Read Asunder Online

Authors: Chloe Aridjis

Asunder (11 page)

‘In fact, they even had their own monogrammed china,’ Pam said, gesturing towards our plates.

With a fork I pushed aside my remaining food until a dark blue seal came into view: CLOCK AND WATCHMAKERS’ ASYLUM.

Jane shoved away her plate and leaned back in her chair. In order to compensate for her rudeness I kept eating though I wasn’t used to large breakfasts and felt increasingly full. Just as Pam was starting to tell us about the dejected Welshman who had planted a hazel tree that still flourished to this day despite creating a digression in the garden, Jane turned to me and said, as if the women weren’t there, ‘Marie, I’d like to return to London.’

‘Now?’

‘Yeah, I don’t want to stay in this town for another hour.’

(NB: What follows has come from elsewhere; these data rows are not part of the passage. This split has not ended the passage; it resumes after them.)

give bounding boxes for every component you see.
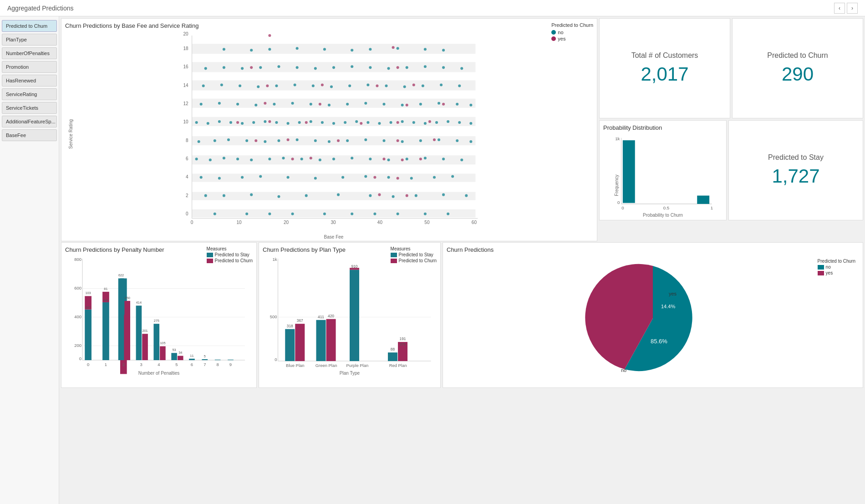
svg-point-45	[392, 195, 395, 198]
svg-point-177	[376, 85, 378, 87]
penalty-stay-rect	[207, 253, 213, 257]
svg-point-30	[268, 213, 271, 215]
svg-point-145	[291, 102, 294, 105]
svg-point-64	[397, 177, 399, 179]
svg-point-81	[460, 158, 463, 161]
svg-point-122	[344, 121, 346, 124]
svg-point-155	[469, 104, 472, 107]
sidebar-item-servicerating[interactable]: ServiceRating	[2, 88, 57, 100]
svg-point-136	[305, 121, 308, 124]
svg-text:88: 88	[391, 347, 395, 351]
svg-text:622: 622	[118, 273, 124, 277]
plantype-measures-title: Measures	[391, 246, 437, 251]
scatter-y-label: Service Rating	[68, 119, 73, 149]
svg-text:4: 4	[158, 362, 160, 367]
svg-text:18: 18	[183, 46, 188, 51]
plantype-panel: Churn Predictions by Plan Type 1k 500 0	[259, 242, 441, 388]
svg-point-73	[319, 158, 321, 161]
svg-rect-7	[192, 80, 476, 90]
nav-prev-button[interactable]: ‹	[834, 3, 845, 14]
svg-text:60: 60	[472, 220, 477, 225]
scatter-x-label: Base Fee	[74, 234, 593, 239]
plantype-chart: 1k 500 0 318 367 411	[263, 255, 437, 370]
pie-legend-no: no	[818, 265, 855, 270]
svg-rect-245	[153, 324, 159, 360]
svg-point-146	[310, 103, 312, 106]
svg-point-129	[424, 122, 427, 125]
svg-point-50	[406, 194, 408, 197]
svg-text:4: 4	[186, 174, 188, 179]
svg-point-123	[355, 120, 358, 123]
nav-next-button[interactable]: ›	[847, 3, 858, 14]
sidebar-item-additionalfeature[interactable]: AdditionalFeatureSp...	[2, 116, 57, 127]
svg-text:0: 0	[186, 211, 188, 216]
svg-text:201: 201	[142, 329, 148, 333]
svg-text:441: 441	[103, 298, 108, 302]
sidebar-item-basefee[interactable]: BaseFee	[2, 129, 57, 141]
sidebar-item-predicted-churn[interactable]: Predicted to Chum	[2, 20, 57, 32]
svg-point-33	[351, 213, 353, 215]
svg-rect-250	[178, 356, 183, 360]
scatter-yes-dot	[551, 36, 556, 41]
sidebar-item-servicetickets[interactable]: ServiceTickets	[2, 102, 57, 114]
plantype-stay-label: Predicted to Stay	[399, 252, 433, 257]
svg-point-161	[220, 84, 223, 87]
svg-point-92	[277, 139, 280, 142]
svg-point-39	[223, 194, 225, 197]
predicted-stay-label: Predicted to Stay	[768, 153, 824, 162]
svg-rect-280	[326, 319, 336, 361]
svg-text:2: 2	[186, 193, 188, 198]
svg-point-195	[397, 66, 399, 69]
sidebar-item-promotion[interactable]: Promotion	[2, 61, 57, 73]
svg-point-38	[204, 194, 207, 197]
svg-text:85.6%: 85.6%	[651, 338, 667, 345]
sidebar-item-hasrenewed[interactable]: HasRenewed	[2, 75, 57, 87]
svg-point-176	[321, 84, 324, 87]
svg-point-171	[403, 86, 406, 88]
svg-text:Green Plan: Green Plan	[315, 363, 337, 368]
header-nav: ‹ ›	[834, 3, 858, 14]
svg-text:0: 0	[621, 205, 624, 210]
svg-point-133	[469, 122, 472, 125]
svg-point-135	[268, 120, 271, 123]
svg-point-80	[442, 158, 445, 160]
svg-point-137	[360, 122, 362, 125]
svg-point-77	[387, 158, 390, 161]
sidebar-item-plantype[interactable]: PlanType	[2, 34, 57, 46]
svg-text:53: 53	[173, 348, 176, 352]
scatter-legend-no: no	[551, 30, 593, 35]
svg-point-153	[438, 102, 440, 105]
sidebar-item-penalties[interactable]: NumberOfPenalties	[2, 47, 57, 59]
svg-text:400: 400	[74, 314, 81, 319]
svg-point-93	[296, 138, 299, 141]
svg-point-147	[328, 104, 331, 107]
svg-point-95	[328, 140, 331, 143]
svg-point-185	[314, 67, 317, 70]
scatter-no-dot	[551, 30, 556, 35]
main-layout: Predicted to Chum PlanType NumberOfPenal…	[0, 16, 865, 504]
svg-rect-283	[350, 270, 359, 361]
svg-point-170	[385, 85, 388, 87]
svg-point-172	[422, 85, 424, 87]
svg-text:1k: 1k	[272, 257, 277, 262]
scatter-panel: Churn Predictions by Base Fee and Servic…	[61, 18, 597, 241]
penalty-churn-label: Predicted to Churn	[215, 258, 253, 263]
header: Aggregated Predictions ‹ ›	[0, 0, 865, 16]
svg-point-184	[296, 66, 299, 69]
probability-title: Probability Distribution	[603, 124, 723, 131]
svg-point-164	[275, 85, 278, 87]
prob-stay-row: Probability Distribution 1k 0	[599, 120, 863, 220]
svg-text:11: 11	[190, 354, 193, 358]
svg-point-154	[456, 103, 458, 106]
penalty-chart: 800 600 400 200 0	[65, 255, 253, 370]
svg-point-175	[266, 85, 269, 87]
svg-point-190	[406, 66, 408, 69]
svg-point-197	[250, 49, 253, 51]
svg-point-36	[424, 213, 427, 215]
pie-yes-label: yes	[826, 270, 833, 275]
svg-point-57	[341, 176, 344, 178]
svg-point-151	[401, 104, 404, 107]
svg-point-112	[229, 121, 232, 124]
predicted-stay-value: 1,727	[772, 165, 819, 187]
svg-point-207	[268, 34, 271, 37]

‘But we haven’t seen anything.’

She shrugged. ‘You can stay if you want but I’m leaving. I don’t like the vibe.’

‘What vibe?’

‘I’m not going to stay another night, here or anywhere.
You
can.’

‘Well no, not if you don’t . . . ’

Pam rose from her seat and began to clear the table. Sam remained seated, staring uncomfortably downwards.

‘You can stay,’ Jane repeated. ‘But I’m leaving.’

‘No, no, I’ll come with you . . . ’

We excused ourselves from the table, or rather, I excused us both, and climbed up to our room. Faded in the daylight, the floral print looked less zealous and oppressive. It was a shame to be leaving.

‘Are you sure?’ I ventured one last time.

‘You can stay but I’m out of here. These women seem nice enough but I know when to read the signs. It’s like when the pilot says, “The weather at departure is stormy and the weather at our destination is stormy and we wish you a very safe flight.”’

For some reason I started laughing, which seemed to push Jane further towards the edge, and I had to bite my lip as I folded my clothes into a bag. Before zipping up her toiletries case, Jane grabbed the remaining tea bags from the tray and threw them in.

Despite the awkward turn of events, the women shook our hands warmly and told us to please return, mentioning that their home looked especially nice in summer. Jane mumbled something incoherent, I said thank you a couple of times, and everyone breathed a sigh of relief, no doubt, once the door closed behind us.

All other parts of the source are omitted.